I have no major concerns, but some minor comments for the authors to consider.
Minor comments:
Line 34: For a non-expert of models, the reader might don’t know that the model has a very high resolution for all the variables. Probably first state that this resolution issue does not affect the model-based flux estimates.
Line 60: check if this is a typo, “fco2 atm” I think.
Line 61/141: CO2
Line 62: maybe add “often”, …coefficient is often parameterized…
Line 64: “Thus” should be “The”?
Line 70-71, 80-82: I can understand what the authors want to argue here, but I am not sure if I agree on the statements themselves. I agree that the model can simulate the feedback process, but it does not mean the data-based flux estimate does not account for this process. Any feedback occurs in the ocean side should have already been reflected in the observed fCO2w values. I agree that the model is less sensitive to the K, but the model is sensitive to the vertical transport, which is uncertain in the model if I am right. If you want to stress the uncertainties associated the data-based and the model-based flux estimates, I guess a fairer way is to be honest to both methods. Similar comment for the next paragraph. I would suggest including some uncertainty analysis of the models, which does not harmful to any of the results presented in this study.

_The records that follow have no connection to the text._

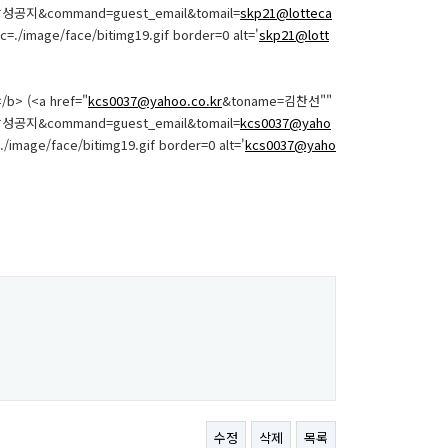
d=학성공지&command=guest_email&tomail=
skp21@lotteca
=./image/face/bitimg19.gif border=0 alt='
skp21@lott
/b> (<a href="
kcs0037@yahoo.co.kr
&toname=김찬선""
d=학성공지&command=guest_email&tomail=
kcs0037@yaho
image/face/bitimg19.gif border=0 alt='
kcs0037@yaho
수정
삭제
목록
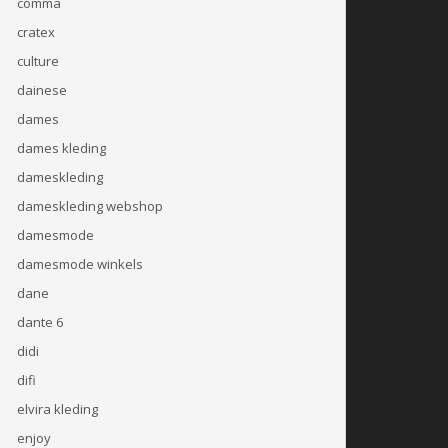
comma
cratex
culture
dainese
dames
dames kleding
dameskleding
dameskleding webshop
damesmode
damesmode winkels
dane
dante 6
didi
difi
elvira kleding
enjoy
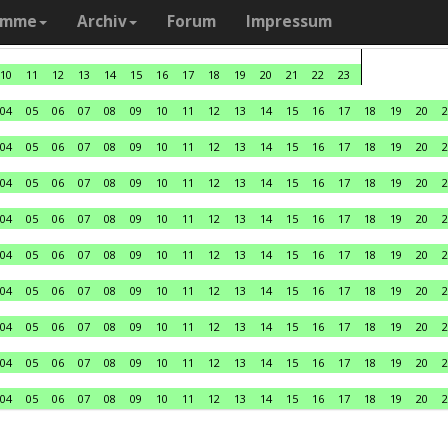
amme
Archiv
Forum
Impressum
10
11
12
13
14
15
16
17
18
19
20
21
22
23
04
05
06
07
08
09
10
11
12
13
14
15
16
17
18
19
20
2
04
05
06
07
08
09
10
11
12
13
14
15
16
17
18
19
20
2
04
05
06
07
08
09
10
11
12
13
14
15
16
17
18
19
20
2
04
05
06
07
08
09
10
11
12
13
14
15
16
17
18
19
20
2
04
05
06
07
08
09
10
11
12
13
14
15
16
17
18
19
20
2
04
05
06
07
08
09
10
11
12
13
14
15
16
17
18
19
20
2
04
05
06
07
08
09
10
11
12
13
14
15
16
17
18
19
20
2
04
05
06
07
08
09
10
11
12
13
14
15
16
17
18
19
20
2
04
05
06
07
08
09
10
11
12
13
14
15
16
17
18
19
20
2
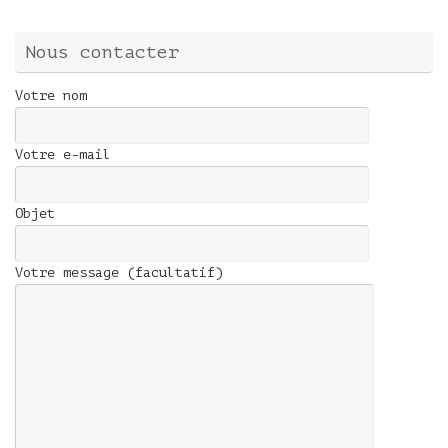
Nous contacter
Votre nom
Votre e-mail
Objet
Votre message (facultatif)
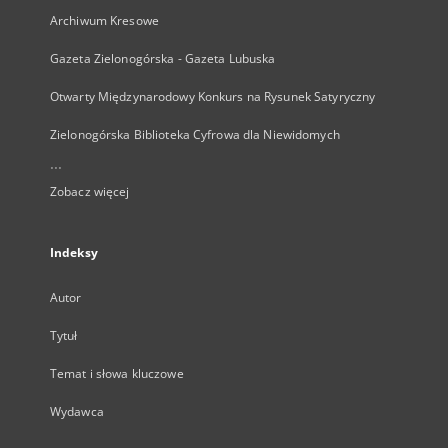
Archiwum Kresowe
Gazeta Zielonogórska - Gazeta Lubuska
Otwarty Międzynarodowy Konkurs na Rysunek Satyryczny
Zielonogórska Biblioteka Cyfrowa dla Niewidomych
...
Zobacz więcej
Indeksy
Autor
Tytuł
Temat i słowa kluczowe
Wydawca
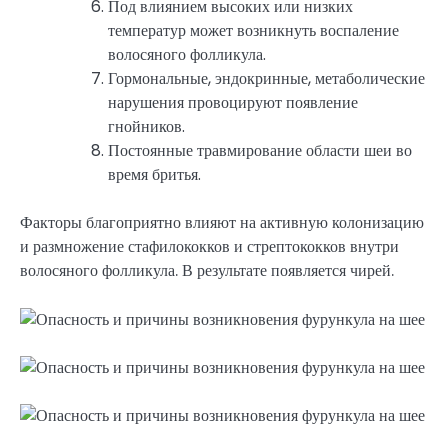
Под влиянием высоких или низких
температур может возникнуть воспаление
волосяного фолликула.
Гормональные, эндокринные, метаболические
нарушения провоцируют появление
гнойников.
Постоянные травмирование области шеи во
время бритья.
Факторы благоприятно влияют на активную колонизацию
и размножение стафилококков и стрептококков внутри
волосяного фолликула. В результате появляется чирей.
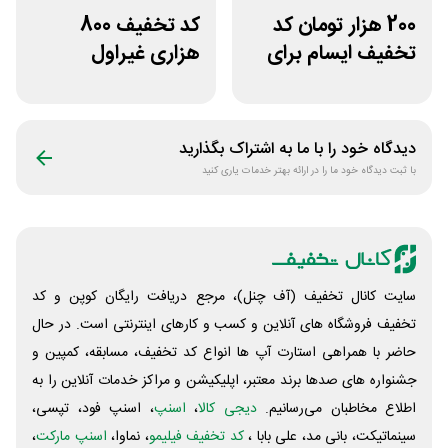
200 هزار تومان کد
کد تخفیف 800
تخفیف ایسام برای
هزاری غیراول
خرید اول
فروشگاه اکشن
فیگور بگو سیب
دیدگاه خود را با ما به اشتراک بگذارید
با ثبت دیدگاه خود ما را در ارائه بهتر خدمات یاری کنید
سایت کانال تخفیف (آف چنل)، مرجع دریافت رایگان کوپن و کد
تخفیف فروشگاه های آنلاین و کسب و‌ کارهای اینترنتی است. در حال
حاضر با همراهی استارت آپ ها انواع کد تخفیف، مسابقه، کمپین و
جشنواره های صدها برند معتبر، اپلیکیشن و مراکز خدمات آنلاین را به
اطلاع مخاطبان می‌رسانیم.
دیجی کالا
،
اسنپ
، اسنپ فود، تپسی،
سینماتیکت، بانی مد، علی‌ بابا ،
کد تخفیف فیلیمو
، نماوا،
اسنپ مارکت
،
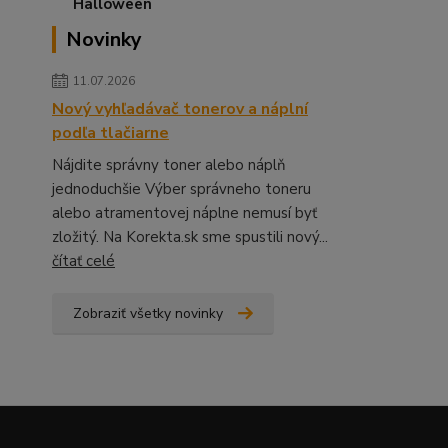
Novinky
11.07.2026
Nový vyhľadávač tonerov a náplní
podľa tlačiarne
Nájdite správny toner alebo náplň
jednoduchšie Výber správneho toneru
alebo atramentovej náplne nemusí byť
zložitý. Na Korekta.sk sme spustili nový...
čítať celé
Zobraziť všetky novinky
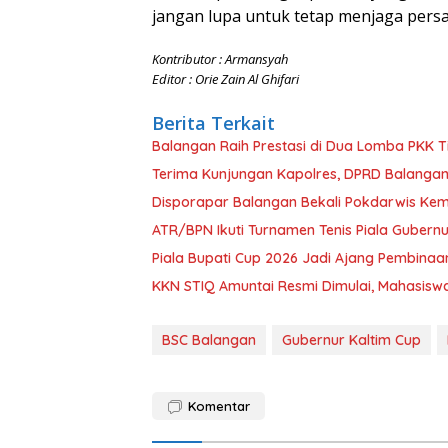
jangan lupa untuk tetap menjaga pers
Kontributor : Armansyah
Editor : Orie Zain Al Ghifari
Berita Terkait
Balangan Raih Prestasi di Dua Lomba PKK Ti
Terima Kunjungan Kapolres, DPRD Balangan
Disporapar Balangan Bekali Pokdarwis K
ATR/BPN Ikuti Turnamen Tenis Piala Gubern
Piala Bupati Cup 2026 Jadi Ajang Pembinaa
KKN STIQ Amuntai Resmi Dimulai, Mahasisw
BSC Balangan
Gubernur Kaltim Cup
Komentar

Line 112: missed the right part of the bracket.
Line 173: just a question, looks like the monthly Xco2 is used. If a higher resolution Xco2 is available? Do you think the Xco2 also response to the cyclone? I guess there will be a vertical profile of Xco2, do you think the cyclone will increase the vertical mixing of the atmosphere and results in change of Xco2?
Line 171: Since indicated in line 187 that the ERA5 data is used, the highest resolution of the SST product available (in ERA5) is hourly I believe.
Line 194: ok, this partially answers my question for line 173, but I still curious about your opinions on my question.
Line 224: can you add a sentence why they are different in the end years?
Fig. 1a: the GCB results represent the average of latitude from -60 to 60, right? Probably indicate this information in the caption. Moreover, in the Key points and abstract, look like the conclusion are relevant for the global ocean, but it is in fact for 60oS-60oN, right? I know the averaged flux beyond this range may not significant relative to the global average, but in somewhere of the manuscript, this should be discussed, I think. Fig 14 from Takahashi et al. (2009) could be an example.
Line 268: Two suggestions the authors can consider if they want to include in the discussion: 1) do you think the 14C inventory-constrained K has already include this pressure effect? 2) What do you suggest for the future GCB? Looks like this pressure effect is relatively constant in different years. Do you think we can still use the monthly pressure for the data product (to reduce the calculation), but add 0.12 Pg C yr-1 to the final estimated flux? Or for GCB, they can directly subtract 0.12 Pg c yr-1 from their data-based CO2 sink estimates?
Line 296: Please check if Rustogi et al. (2025) is a model-based study or a data product-based estimate. The recent study by Dong et al. (2025, Nature Communications) highlighted that the bubble-induced asymmetric transfer increases data-based CO2 uptake by 0.3-0.4 Pg C yr-1.